According to the Court Street address, Wernich’s tailor shop would have been in an alley next to the Hotel Main, which abutted First National Bank of Fort Smith. A Cohen Tailor shop, not Cohn as noted in the directory, had also been located in the west wing of the Main Hotel, as seen in a 1909 Southwest Times Record photo of the hotel made available by a donation from Joan Wade to the UAFS Pebley Center.

The photographs taken of Jones with Bonnie Parker and Clyde Barrow, according to Jones in the FBI memo, were from undeveloped rolls of film left behind in a two-story garage-apartment at 3347½ Oak Ridge Drive in Joplin. Police thought they were just raiding a bootlegger’s house. The Joplin shootout and escape cost Jones a bullet in the side, and his wide stripe suit.

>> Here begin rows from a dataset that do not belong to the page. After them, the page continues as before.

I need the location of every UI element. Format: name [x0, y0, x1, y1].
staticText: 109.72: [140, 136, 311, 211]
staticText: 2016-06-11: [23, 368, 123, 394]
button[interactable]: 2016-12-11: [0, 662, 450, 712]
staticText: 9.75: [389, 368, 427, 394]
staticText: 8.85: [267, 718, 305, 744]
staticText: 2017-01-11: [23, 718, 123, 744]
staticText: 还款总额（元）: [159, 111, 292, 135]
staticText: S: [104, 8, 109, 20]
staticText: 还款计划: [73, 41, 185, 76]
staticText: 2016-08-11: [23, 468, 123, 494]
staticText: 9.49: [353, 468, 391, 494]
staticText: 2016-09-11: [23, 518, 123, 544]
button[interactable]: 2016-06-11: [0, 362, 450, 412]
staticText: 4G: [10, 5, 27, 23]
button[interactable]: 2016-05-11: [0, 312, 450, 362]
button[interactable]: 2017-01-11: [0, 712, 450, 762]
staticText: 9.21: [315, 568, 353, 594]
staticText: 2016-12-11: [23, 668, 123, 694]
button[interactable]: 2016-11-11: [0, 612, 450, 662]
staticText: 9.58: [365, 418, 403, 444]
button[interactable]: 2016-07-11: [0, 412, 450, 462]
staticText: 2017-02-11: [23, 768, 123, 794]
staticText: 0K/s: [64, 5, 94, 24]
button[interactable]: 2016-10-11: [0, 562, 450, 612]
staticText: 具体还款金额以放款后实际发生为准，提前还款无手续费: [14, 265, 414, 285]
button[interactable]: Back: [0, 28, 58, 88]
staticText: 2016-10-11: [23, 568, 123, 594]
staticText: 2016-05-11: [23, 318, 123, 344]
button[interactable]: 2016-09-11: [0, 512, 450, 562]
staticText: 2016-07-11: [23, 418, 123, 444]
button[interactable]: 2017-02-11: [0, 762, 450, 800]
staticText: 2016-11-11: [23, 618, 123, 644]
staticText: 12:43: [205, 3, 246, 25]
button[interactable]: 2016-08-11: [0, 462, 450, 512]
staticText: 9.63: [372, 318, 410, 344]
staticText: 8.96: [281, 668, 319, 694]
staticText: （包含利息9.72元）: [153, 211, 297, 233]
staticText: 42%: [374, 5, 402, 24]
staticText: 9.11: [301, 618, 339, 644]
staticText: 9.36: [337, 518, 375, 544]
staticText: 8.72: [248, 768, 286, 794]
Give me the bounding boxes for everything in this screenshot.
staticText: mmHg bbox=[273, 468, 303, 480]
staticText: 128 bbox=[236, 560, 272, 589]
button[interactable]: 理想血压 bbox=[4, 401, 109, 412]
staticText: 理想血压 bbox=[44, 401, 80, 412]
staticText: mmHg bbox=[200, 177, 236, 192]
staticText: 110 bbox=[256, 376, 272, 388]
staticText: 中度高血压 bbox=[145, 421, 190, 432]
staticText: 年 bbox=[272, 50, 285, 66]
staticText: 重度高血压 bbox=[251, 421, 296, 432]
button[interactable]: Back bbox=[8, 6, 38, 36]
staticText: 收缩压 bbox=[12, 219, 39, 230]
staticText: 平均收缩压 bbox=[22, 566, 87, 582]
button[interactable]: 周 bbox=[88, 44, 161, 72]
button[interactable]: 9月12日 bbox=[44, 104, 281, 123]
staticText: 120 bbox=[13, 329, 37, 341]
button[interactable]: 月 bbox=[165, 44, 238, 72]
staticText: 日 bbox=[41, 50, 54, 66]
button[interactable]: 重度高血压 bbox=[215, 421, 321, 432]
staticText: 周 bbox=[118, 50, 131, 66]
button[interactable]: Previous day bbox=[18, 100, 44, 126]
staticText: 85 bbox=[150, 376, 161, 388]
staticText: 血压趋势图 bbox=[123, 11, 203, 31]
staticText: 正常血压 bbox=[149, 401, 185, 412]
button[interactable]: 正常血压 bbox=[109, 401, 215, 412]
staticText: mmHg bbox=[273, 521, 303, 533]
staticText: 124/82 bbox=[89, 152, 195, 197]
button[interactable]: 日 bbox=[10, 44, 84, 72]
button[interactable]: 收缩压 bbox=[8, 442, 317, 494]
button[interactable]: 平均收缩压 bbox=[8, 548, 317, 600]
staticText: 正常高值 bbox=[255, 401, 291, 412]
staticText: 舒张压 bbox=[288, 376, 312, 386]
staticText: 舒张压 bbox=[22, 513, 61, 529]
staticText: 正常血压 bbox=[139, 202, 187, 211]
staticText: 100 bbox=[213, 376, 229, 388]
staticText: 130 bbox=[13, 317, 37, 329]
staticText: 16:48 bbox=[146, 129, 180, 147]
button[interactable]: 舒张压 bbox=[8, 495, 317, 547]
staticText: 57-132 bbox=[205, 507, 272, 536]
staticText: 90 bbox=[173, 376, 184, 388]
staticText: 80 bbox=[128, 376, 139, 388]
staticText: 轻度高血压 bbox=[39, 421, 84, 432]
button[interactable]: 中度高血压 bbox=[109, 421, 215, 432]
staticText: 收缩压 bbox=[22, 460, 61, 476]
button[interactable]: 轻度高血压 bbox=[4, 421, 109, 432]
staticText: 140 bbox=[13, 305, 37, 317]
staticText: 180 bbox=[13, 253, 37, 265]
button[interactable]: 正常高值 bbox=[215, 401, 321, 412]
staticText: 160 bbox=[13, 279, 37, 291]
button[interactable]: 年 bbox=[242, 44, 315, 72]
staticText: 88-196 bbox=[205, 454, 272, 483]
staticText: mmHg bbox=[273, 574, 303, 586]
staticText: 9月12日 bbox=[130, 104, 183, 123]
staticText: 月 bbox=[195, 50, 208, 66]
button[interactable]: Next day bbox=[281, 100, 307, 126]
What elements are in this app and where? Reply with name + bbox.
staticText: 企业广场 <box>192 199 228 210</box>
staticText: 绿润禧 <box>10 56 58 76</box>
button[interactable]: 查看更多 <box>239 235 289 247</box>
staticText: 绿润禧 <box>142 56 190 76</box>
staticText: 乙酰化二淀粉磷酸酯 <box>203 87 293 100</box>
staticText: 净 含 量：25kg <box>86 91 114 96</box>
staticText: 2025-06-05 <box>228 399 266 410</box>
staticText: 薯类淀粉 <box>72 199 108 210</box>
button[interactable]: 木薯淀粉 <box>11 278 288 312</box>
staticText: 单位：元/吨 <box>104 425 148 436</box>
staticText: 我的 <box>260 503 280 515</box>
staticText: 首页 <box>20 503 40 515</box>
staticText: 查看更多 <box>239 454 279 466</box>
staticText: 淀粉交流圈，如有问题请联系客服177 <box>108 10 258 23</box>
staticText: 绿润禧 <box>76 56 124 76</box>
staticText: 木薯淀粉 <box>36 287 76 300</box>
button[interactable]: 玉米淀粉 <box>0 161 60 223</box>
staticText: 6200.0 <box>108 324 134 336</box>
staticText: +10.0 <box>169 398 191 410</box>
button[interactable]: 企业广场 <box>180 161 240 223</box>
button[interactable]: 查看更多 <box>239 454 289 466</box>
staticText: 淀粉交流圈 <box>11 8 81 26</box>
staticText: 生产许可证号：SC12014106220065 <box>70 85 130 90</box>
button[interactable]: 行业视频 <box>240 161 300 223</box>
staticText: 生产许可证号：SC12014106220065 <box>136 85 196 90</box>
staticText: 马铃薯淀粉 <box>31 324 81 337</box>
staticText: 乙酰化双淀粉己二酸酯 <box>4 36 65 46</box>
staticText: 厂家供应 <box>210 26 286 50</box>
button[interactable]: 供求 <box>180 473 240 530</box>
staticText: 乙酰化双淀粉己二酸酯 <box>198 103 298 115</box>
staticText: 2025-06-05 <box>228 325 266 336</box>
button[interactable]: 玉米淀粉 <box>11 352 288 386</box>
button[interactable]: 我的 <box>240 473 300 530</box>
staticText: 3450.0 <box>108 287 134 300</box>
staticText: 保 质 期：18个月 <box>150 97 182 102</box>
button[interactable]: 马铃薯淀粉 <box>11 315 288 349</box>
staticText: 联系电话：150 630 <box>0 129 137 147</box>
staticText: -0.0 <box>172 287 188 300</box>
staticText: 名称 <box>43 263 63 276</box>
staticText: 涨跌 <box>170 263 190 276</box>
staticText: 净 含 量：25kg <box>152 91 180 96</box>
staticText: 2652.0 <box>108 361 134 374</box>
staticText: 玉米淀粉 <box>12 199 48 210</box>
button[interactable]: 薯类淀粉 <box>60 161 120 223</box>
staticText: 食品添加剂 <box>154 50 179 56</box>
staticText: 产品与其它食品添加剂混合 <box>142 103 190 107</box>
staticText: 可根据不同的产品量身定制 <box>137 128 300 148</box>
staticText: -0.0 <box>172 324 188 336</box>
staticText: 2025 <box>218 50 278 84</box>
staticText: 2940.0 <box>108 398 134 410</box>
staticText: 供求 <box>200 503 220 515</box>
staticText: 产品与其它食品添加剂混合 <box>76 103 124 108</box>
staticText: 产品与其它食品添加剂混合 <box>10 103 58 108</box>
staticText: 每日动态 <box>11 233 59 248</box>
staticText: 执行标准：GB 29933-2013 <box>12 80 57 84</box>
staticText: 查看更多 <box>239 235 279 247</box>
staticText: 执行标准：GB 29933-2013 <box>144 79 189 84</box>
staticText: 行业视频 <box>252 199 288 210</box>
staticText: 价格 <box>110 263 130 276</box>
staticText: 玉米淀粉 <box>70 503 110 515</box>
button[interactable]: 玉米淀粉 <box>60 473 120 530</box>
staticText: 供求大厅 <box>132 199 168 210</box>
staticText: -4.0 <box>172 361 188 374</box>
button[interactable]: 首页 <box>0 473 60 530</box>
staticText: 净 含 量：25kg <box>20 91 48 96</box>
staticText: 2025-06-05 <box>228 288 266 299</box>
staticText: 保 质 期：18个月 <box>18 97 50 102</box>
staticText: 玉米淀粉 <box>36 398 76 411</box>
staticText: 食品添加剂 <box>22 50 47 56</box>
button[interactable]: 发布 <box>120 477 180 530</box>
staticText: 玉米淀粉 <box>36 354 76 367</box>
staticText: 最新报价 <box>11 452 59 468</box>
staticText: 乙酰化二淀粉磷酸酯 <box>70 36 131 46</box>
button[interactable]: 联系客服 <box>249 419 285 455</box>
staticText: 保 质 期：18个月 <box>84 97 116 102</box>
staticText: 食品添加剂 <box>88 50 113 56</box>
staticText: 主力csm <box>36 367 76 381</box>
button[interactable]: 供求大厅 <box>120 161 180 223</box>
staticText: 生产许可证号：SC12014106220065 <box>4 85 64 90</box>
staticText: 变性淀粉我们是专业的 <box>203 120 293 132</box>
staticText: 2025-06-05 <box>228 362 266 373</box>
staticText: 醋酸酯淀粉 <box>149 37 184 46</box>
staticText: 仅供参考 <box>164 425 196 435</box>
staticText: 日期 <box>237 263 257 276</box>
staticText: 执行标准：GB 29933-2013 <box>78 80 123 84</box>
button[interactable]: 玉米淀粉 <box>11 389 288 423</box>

One of Belk’s favorite tidbits of trivia related to the shootout is that Blanche Barrow’s little white dog, Snowball, ran off during the brief shootout. The Joplin museum has several artifacts from that day, including necklaces and a door from the apartment with bullet holes. They also have several reproduction photographs from the “Joplin rolls.” Knight pointed out the Joplin Globe newspaper developed the rolls of film for police.

The photos that would help other law agencies identify the suspects included the now-iconic image of Bonnie Parker holding a sawed-off shotgun on Clyde Barrow while she reaches for a revolver tucked in his belt. Other photos in that set were of Clyde with his arsenal of stolen guns and Jones in that wide-striped suit, his belt buckle cocked over to his right hip.

Back on the road, Hill doesn’t have much time to research the Bonnie and Clyde saga anymore. His six-month hiatus from trucking because of a medical condition more than two years ago was filled with weeks at the library researching the duo’s path.

As Hill has noticed, a casual scanning of the FBI files on Bonnie and Clyde will uncover possible evidence of regular visits for the trio in west central Arkansas

Although a Rand McNally’s map helped, apparently they knew the back roads well enough to successfully escape the extensive manhunt after the late June 1933 shootout at Alma.

As part of the FBI’s investigation into Bonnie and Clyde, a request was sent to the Arkansas State Highway Commission in July 1933 for information on Arkansas license plate 61-132. It was found in an abandoned car assumed to have been stolen by the Barrows. The response from the Arkansas Department of Revenues said the license plate belonged to Maurice Harvey of Waldron. It went on his 1931 Plymouth.

This was just one of many references in the FBI files to the Fort Smith area. Another document uncovered by Hill is a May 3, 1933, letter from Scott County Sheriff and Ex-Officio Collector Theo Money to Ed Portley, chief of detectives for the Joplin, Missouri, police department. Money was responding to a May 2 “circulars and description of the parties that owned the Springfield (sic) rifle.”

In the letter, Money tells Portley that Alva Hall, who lives about 18 miles southeast of Waldron “on the highway that goes to Hot Springs” reported that around March 1 “two men accompanied with one woman came his home and told him they had information that they could purchase some whiskey from him, and while they were there one of them noticed his rifle hanging on the wall and they began to try to trade for same.”

The letter goes on to say: “They traded him a 22 caliber high power and gave him $7.50 in money … They were in a coupe and he is not certain just what make it was but said it was equipped with a radio. They also advised him that they lived in DeQueen, Arkansas.”

Money also points out that Hall went to the game warden on the first of April and told him “he had traded his gun off and forgot to take his hunting license out of the stock.”

Knight says these accounts fall in among hundreds from both the public and law enforcement - “intriguing” but probably not provable.” Much like the days after the ivory-billed woodpecker was reported in east Arkansas in 2004 after it was thought to be extinct for many years, Bonnie and Clyde sightings were reported every day throughout the Southwest after the Joplin shootout.